At first glance, it’s easy to dismiss the Daily Mail‘s reported findings from a recent poll, but upon further thought, it all makes sense.
Women, students and old age pensioners share one thing. They’re vulnerable groups with high profiles. Countless column inches are dedicated to their issues. Domestic violence, rape, equal pay. Tuition fees, the struggle to gain work experience, a decent paying job and to move out of the family home. Abuse in care homes, dementia, the decision to heat the home and starve or buy food and risk death by hypothermia, because their pensions are too small to cover expenses and energy firms too greedy.
Who cares about middle-aged working class men? The once most powerful demographic, and the largest, is now the most disenfranchised. Their political, social and economic positions have been undermined.
They’re disillusioned and no one is taking notice.
Male dominated industries requiring physical strength, ‘a source of masculine pride and identity‘, have been lost.
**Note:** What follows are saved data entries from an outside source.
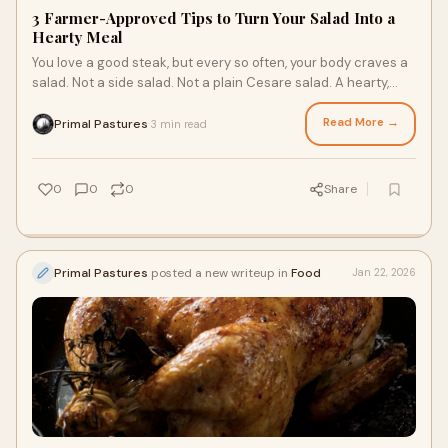
3 Farmer-Approved Tips to Turn Your Salad Into a
Hearty Meal
You love a good steak, but every so often, your body craves a
salad. Not a side salad. Not a plain Cesare salad. A hearty,
nutritious salad with grass fed beef as the main dish. While
your body is calling out for the nutrients only vegetables will
Read More →
Primal Pastures
3 min read
·
provide, you still need to prepare a satiating meal. It should
keep you full, feature all the macronutrients, and taste good.
0
0
0
Share
Primal Pastures
posted a new writeup in
Food
Jan 22, 2026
The recession has meant a rise in unemployment and the subsequent loss of ‘breadwinner’ status, an increase in relationship breakdown and a general decline in mental health, which isn’t helped by an unwillingness to talk about their emotions. Many suffer in silence, isolating themselves and turning to alcohol. Unsure of their position in society and unable cope, a shocking number believe suicide is the only answer – one of the leading causes of death in this group.
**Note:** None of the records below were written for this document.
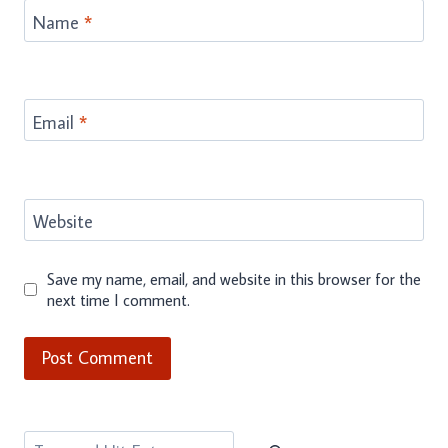
Name
*
Email
*
Website
Save my name, email, and website in this browser for the
next time I comment.
Search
To them, Alex Salmond is offering hope. Hope that by taking control of their country they’ll be able to take pride in themselves once again. That they’ll be ushering in a new age of prosperity, of self-determination and a chance to rectify all that’s wrong with Scottish society. Salmond is also giving these men someone to blame for their predicaments. A place to aim their disappointment, their frustrations and resentment. That place: the London-centric British government.
For some, this is perhaps blind hatred. It may be preventing certain Yes voters from even considering possible negative outcomes in the short and long term, should the majority vote for independence. Many a negative piece of evidence has been dismissed in the belief that it’s the media and/or the British government scaremongering again.
Scaremongering, scaremongering, scaremongering. It’s all you hear. Even when it comes from the mouths of the higher ups in Scotland’s biggest banks and UK retailers. It’s disquieting to watch such brush-offs when the negatives are coming thick and fast from not only authoritative sources but from big business – the people that wield the most power in a capitalist economy.
You can’t deny the passion Yes voters have for their cause. But just because the passionate often make the loudest noise, it doesn’t mean they represent the majority. In such precarious situations where the outcome of change is largely unknown, most will opt for the least risky option – in this case, voting No or undecided. However, voting No isn’t voting for the status quo anymore. British Prime Minister David Cameron has promised further devolution of powers to Scotland. Whether he keeps that promise is another matter.
Should Scotland vote No, there will be many crushed hopes and yet more bitter disappointment for Yes voters. Scotland will be a nation divided, if the polls are to be believed on the close to 50/50 split, while the rest of the UK is left feeling a little rejected at the divorce that almost happened.